My difficulty is only an — enormous — difficulty of expression.
— Wittgenstein
9.
Somebody go fetch me a preacher
So I can buy the rights...
I wanna love you!
— The Mighty Hannibal
10.
I’ve been dancing so long, I don't know. Maybe. I don't know, I’m not against the idea. Again, it’s like these guys in the play entering middle age. You say, well, what stopped me from this, and was it the other person, or was it in me? And I don’t have the full answer for that. I was never really settled in being an actor, what I wanted to really do in my mind was think, Okay, let me settle that first because then I’ll do this. Because if you get married and have kids you should shovel shit for them, you really should. When I was 25 or 35, "shoveling shit" in my parlance would mean doing really crappy movies, intentionally making crappy movies I didn't want to do.
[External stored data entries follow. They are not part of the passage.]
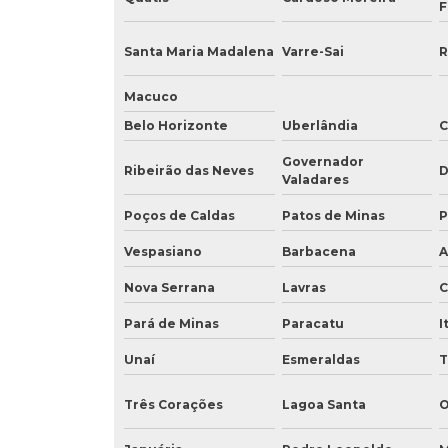
F
Santa Maria Madalena
Varre-Sai
R
Macuco
Belo Horizonte
Uberlândia
C
Governador
Ribeirão das Neves
D
Valadares
Poços de Caldas
Patos de Minas
P
Vespasiano
Barbacena
A
Nova Serrana
Lavras
C
Pará de Minas
Paracatu
I
Unaí
Esmeraldas
T
Três Corações
Lagoa Santa
O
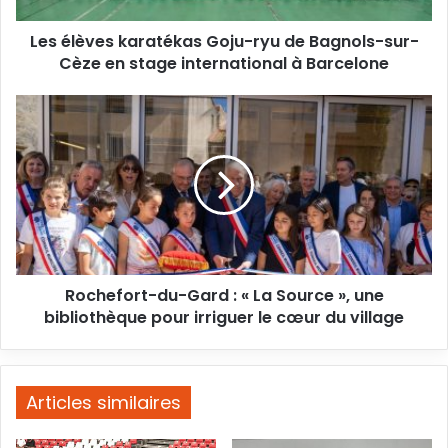
Cèze
Les élèves karatékas Goju-ryu de Bagnols-sur-
en
stage
Cèze en stage international à Barcelone
international
à
Rochefort-
Barcelone
du-
Gard
:
«
La
Source
»,
une
Rochefort-du-Gard : « La Source », une
bibliothèque
pour
bibliothèque pour irriguer le cœur du village
irriguer
le
cœur
du
Articles similaires
village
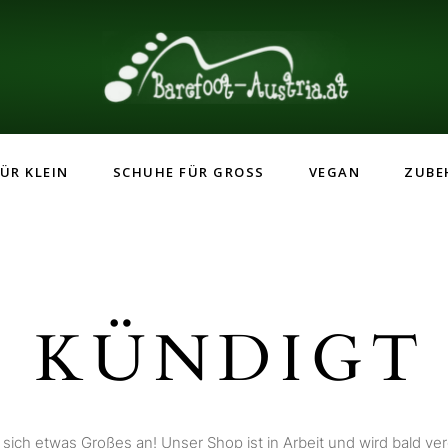
ÜR KLEIN
SCHUHE FÜR GROSS
VEGAN
ZUBE
 KÜNDIGT 
 sich etwas Großes an! Unser Shop ist in Arbeit und wird bald verö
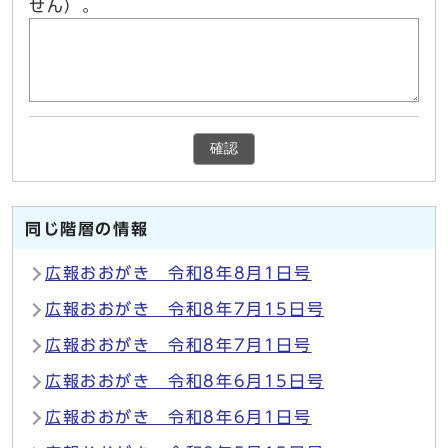
せん）。
確認
同じ階層の情報
広報おおがき 令和8年8月1日号
広報おおがき 令和8年7月15日号
広報おおがき 令和8年7月1日号
広報おおがき 令和8年6月15日号
広報おおがき 令和8年6月1日号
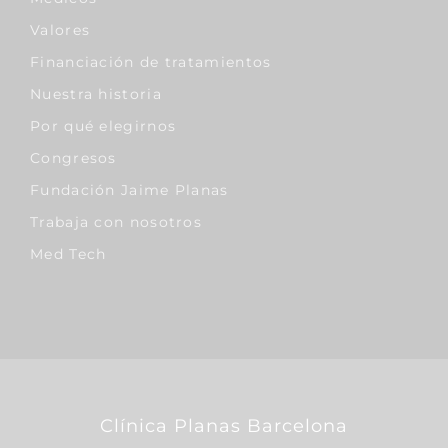
Valores
Financiación de tratamientos
Nuestra historia
Por qué elegirnos
Congresos
Fundación Jaime Planas
Trabaja con nosotros
Med Tech
Clínica Planas Barcelona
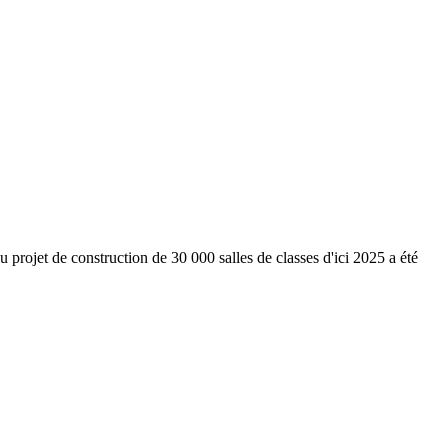
rojet de construction de 30 000 salles de classes d'ici 2025 a été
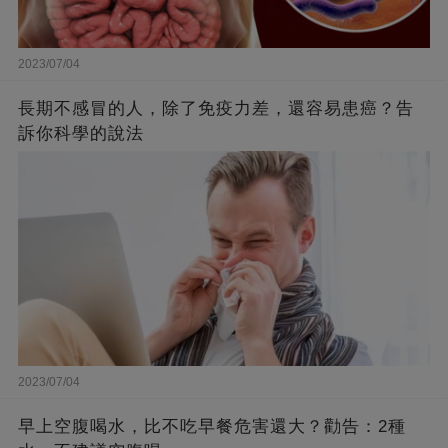
2023/07/04
長期不感冒的人，除了免疫力差，還容易患癌？告
訴你科學的說法
2023/07/04
早上空腹喝水，比不吃早餐危害還大？勸告：2種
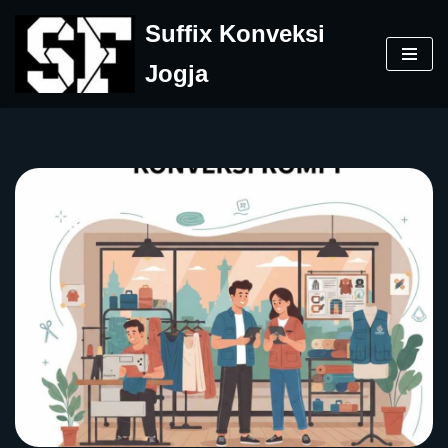
Suffix Konveksi
Skip
Jogja
to
content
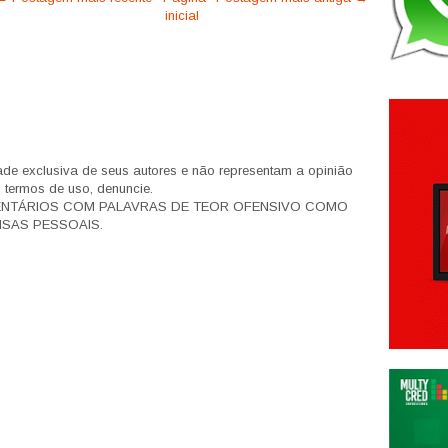
inicial
de exclusiva de seus autores e não representam a opinião
s termos de uso, denuncie.
ENTÁRIOS COM PALAVRAS DE TEOR OFENSIVO COMO
SAS PESSOAIS.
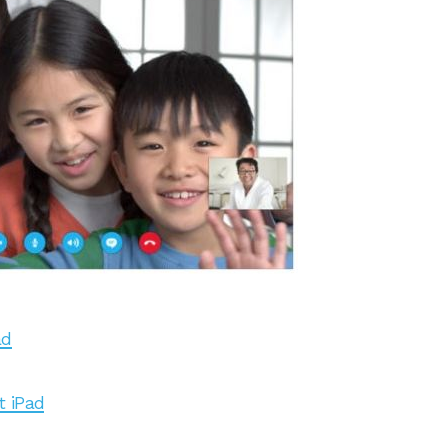
ad
t iPad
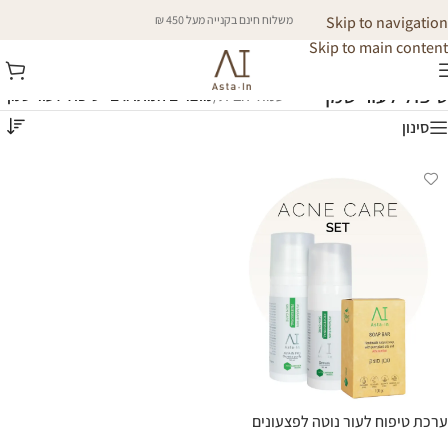
Skip to navigation
משלוח חינם בקנייה מעל 450 ₪
Skip to main content
טיפול לעור שמן
עמוד הבית
/
מוצרים המתויגים “טיפול לעור שמן”
סינון
ערכת טיפוח לעור נוטה לפצעונים
(אקנה)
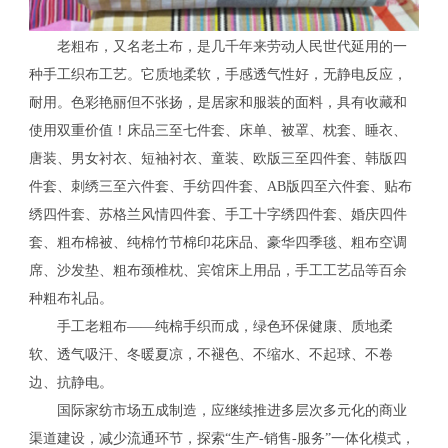
老粗布，又名老土布，是几千年来劳动人民世代延用的一
种手工织布工艺。它质地柔软，手感透气性好，无静电反应，
耐用。色彩艳丽但不张扬，是居家和服装的面料，具有收藏和
使用双重价值！床品三至七件套、床单、被罩、枕套、睡衣、
唐装、男女衬衣、短袖衬衣、童装、欧版三至四件套、韩版四
件套、刺绣三至六件套、手纺四件套、AB版四至六件套、贴布
绣四件套、苏格兰风情四件套、手工十字绣四件套、婚庆四件
套、粗布棉被、纯棉竹节棉印花床品、豪华四季毯、粗布空调
席、沙发垫、粗布颈椎枕、宾馆床上用品，手工工艺品等百余
种粗布礼品。
手工老粗布——纯棉手织而成，绿色环保健康、质地柔
软、透气吸汗、冬暖夏凉，不褪色、不缩水、不起球、不卷
边、抗静电。
国际家纺市场五成制造，应继续推进多层次多元化的商业
渠道建设，减少流通环节，探索“生产-销售-服务”一体化模式，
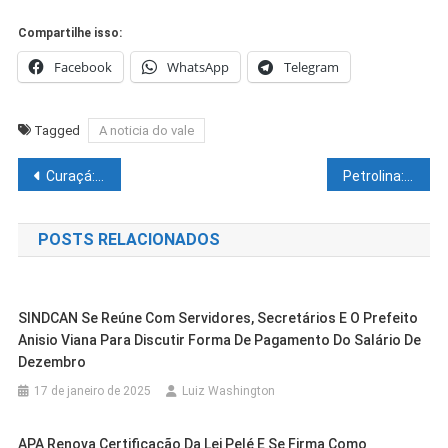
Compartilhe isso:
Facebook
WhatsApp
Telegram
Tagged
A noticia do vale
Navegação
Curaçá: homem é condenado por homicídio de parceiro após 15 anos foragido
Petrolina: ‘Natal de Luz e Renovação’ contará com apresentações musicais neste final de semana
de
POSTS RELACIONADOS
Post
SINDCAN Se Reúne Com Servidores, Secretários E O Prefeito
Anisio Viana Para Discutir Forma De Pagamento Do Salário De
Dezembro
17 de janeiro de 2025
Luiz Washington
APA Renova Certificação Da Lei Pelé E Se Firma Como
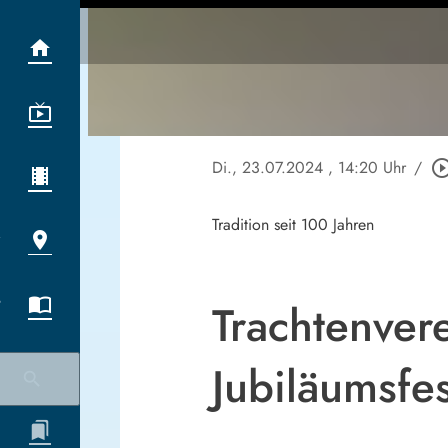
Di., 23.07.2024
, 14:20 Uhr
/
play_circle_ou
Tradition seit 100 Jahren
Trachtenver
Jubiläumsfes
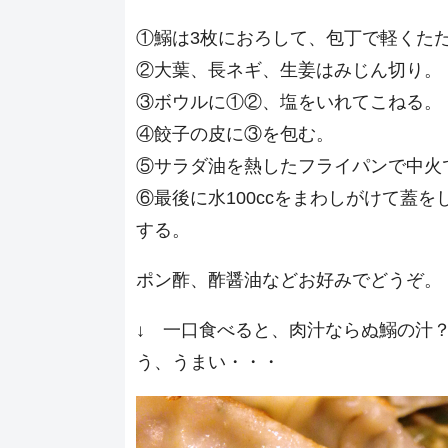
①鰯は3枚におろして、包丁で軽くた
②大葉、長ネギ、生姜はみじん切り。
③ボウルに①②、塩をいれてこねる。
④餃子の皮に③を包む。
⑤サラダ油を熱したフライパンで中火
⑥最後に水100ccをまわしがけて蓋を
する。
ポン酢、酢醤油などお好みでどうぞ。
↓ 一口食べると、肉汁ならぬ鰯の汁
う、うまい・・・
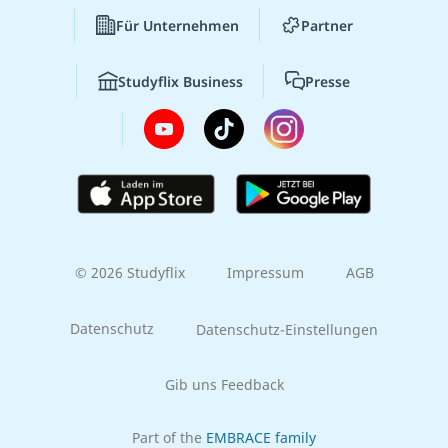
Für Unternehmen
Partner
Studyflix Business
Presse
© 2026 Studyflix
Impressum
AGB
Datenschutz
Datenschutz-Einstellungen
Gib uns Feedback
Part of the
EMBRACE family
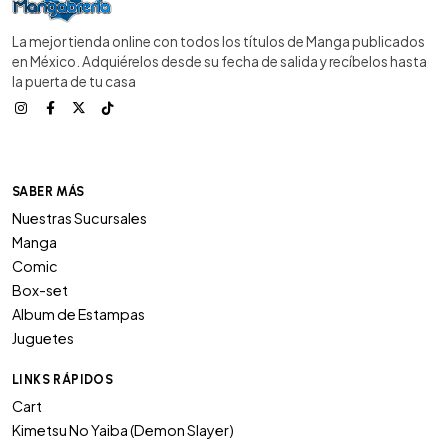
La mejor tienda online con todos los títulos de Manga publicados
en México. Adquiérelos desde su fecha de salida y recíbelos hasta
la puerta de tu casa
SABER MÁS
Nuestras Sucursales
Manga
Comic
Box-set
Album de Estampas
Juguetes
LINKS RÁPIDOS
Cart
Kimetsu No Yaiba (Demon Slayer)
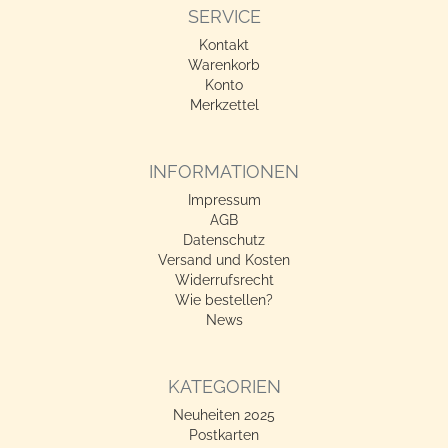
SERVICE
Kontakt
Warenkorb
Konto
Merkzettel
INFORMATIONEN
Impressum
AGB
Datenschutz
Versand und Kosten
Widerrufsrecht
Wie bestellen?
News
KATEGORIEN
Neuheiten 2025
Postkarten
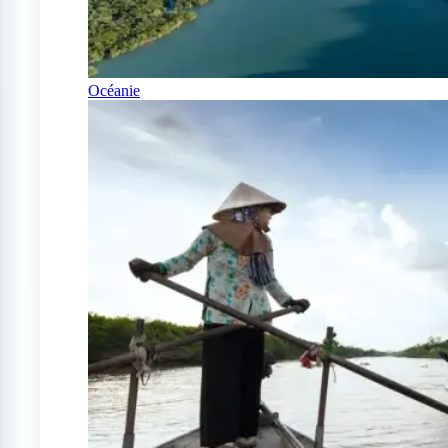
Océanie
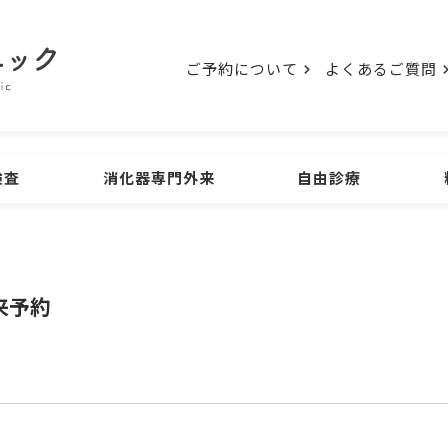
ご予約について
よくあるご質問
検査
消化器専門外来
自由診療
検査
初診の方
ご予約について
胃の内視鏡検査
大腸の
ENDOSCOPE
来予約
診療時間
よくあるご質問
アクセス
ウンロード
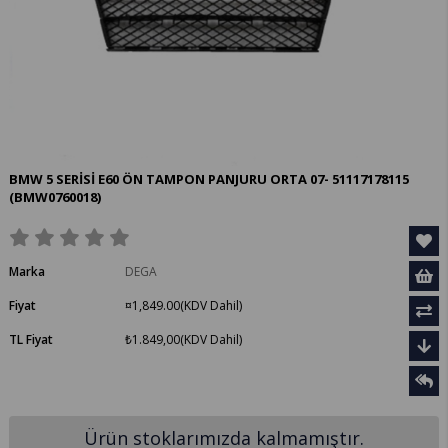
BMW 5 SERİSİ E60 ÖN TAMPON PANJURU ORTA 07- 51117178115
(BMW0760018)
Marka
DEGA
Fiyat
¤1,849.00
(KDV Dahil)
TL Fiyat
₺1.849,00
(KDV Dahil)
Ürün stoklarımızda kalmamıştır.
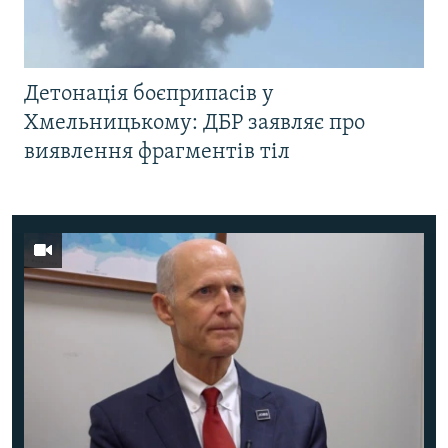
Детонація боєприпасів у
Хмельницькому: ДБР заявляє про
виявлення фрагментів тіл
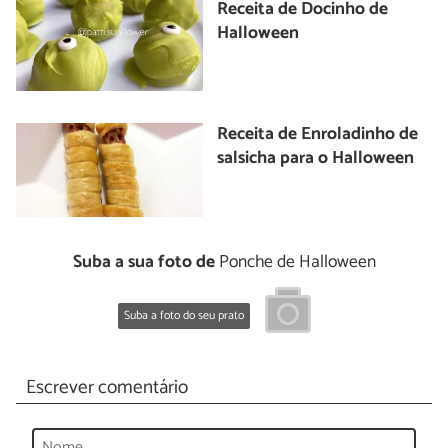
Receita de Docinho de
Halloween
Receita de Enroladinho de
salsicha para o Halloween
Suba a sua foto de
Ponche de Halloween
Suba a foto do seu prato
Escrever comentário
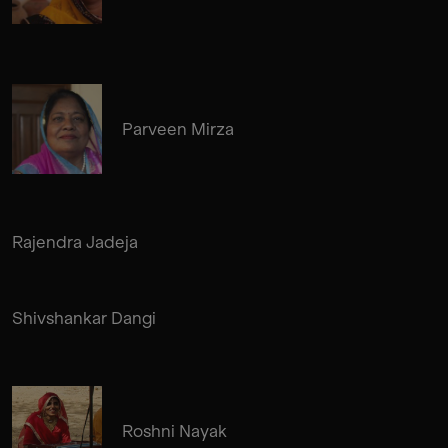
Parveen Mirza
Rajendra Jadeja
Shivshankar Dangi
Roshni Nayak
I mean, I had some that came out crappy, but it was never the ideal.
— Jason Patric
11.
We're going to turn this team around 360 degrees.
— Jason Kidd
12.
Sometimes it’s unfair, because of how strong I am.
— LeBron James
13.
The palm at the end of the mind,
Beyond the last thought, rises
In the bronze distance.
A gold-feathered bird
Sings in the palm, without human meaning,
Without human feeling, a foreign song.
You know then that it is not the reason
That makes us happy or unhappy.
The bird sings. Its feathers shine.
The palm stands on the edge of space.
The wind moves slowly in the branches.
The bird’s fire-fangled feathers dangle down.
— Wallace Stevens
14.
The bowl that emerged was one of those gifts whose first impact produces in the recipient's mind a colored image, a blazoned blur, reflecting with such emblematic force the sweet nature of the donor that the tangible attributes of the thing are dissolved, as it were, in this pure inner blaze, but suddenly and forever leap into brilliant being when praised by an outsider to whom the true glory of the object is unknown.
— Vladimir Nabokov
15.
Forgiving is never as easy as we would like. Apparently quite a lot of people cried.